• **PROBLEM TO WORK ON**
Print verbatim the lines of the entries from the one containing "exclusivo y" to the last, inclusive, and no others.

• **GIVEN DATA**

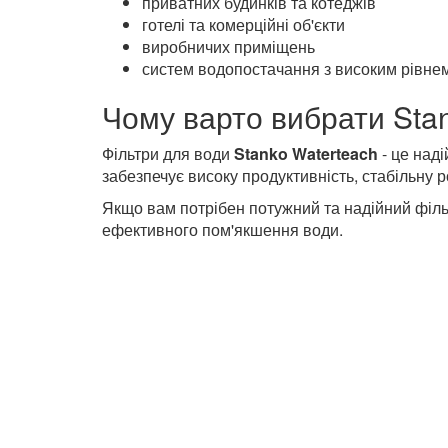
Температура води: 5–35°C
Де використовується
Система ідеально підходить для:
приватних будинків та котеджів
готелі та комерційні об'єкти
виробничих приміщень
систем водопостачання з високим рівнем
Чому варто вибрати Sta
Фільтри для води
Stanko Waterteach
- це над
забезпечує високу продуктивність, стабільну р
Якщо вам потрібен потужний та надійний філь
ефективного пом'якшення води.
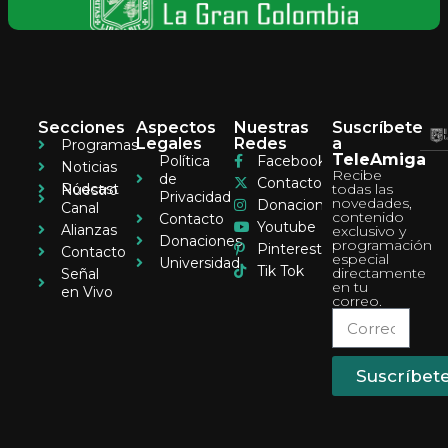
Secciones
Aspectos
Nuestras
Suscríbete
Legales
Redes
a
Programas
TeleAmiga
Política
Facebook
Noticias
Recibe
de
Contacto
Pódcast
todas las
Nuestro
Privacidad
novedades,
Donaciones
Canal
contenido
Contacto
Youtube
Alianzas
exclusivo y
Donaciones
programación
Pinterest
Contacto
especial
Universidad
Tik Tok
directamente
Señal
en tu
en Vivo
correo.
Suscríbet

• **RESPONSE TO THIS TASK**
exclusivo y
Donaciones
programación
Pinterest
Contacto
especial
Universidad
Tik Tok
directamente
Señal
en tu
en Vivo
correo.
Suscríbet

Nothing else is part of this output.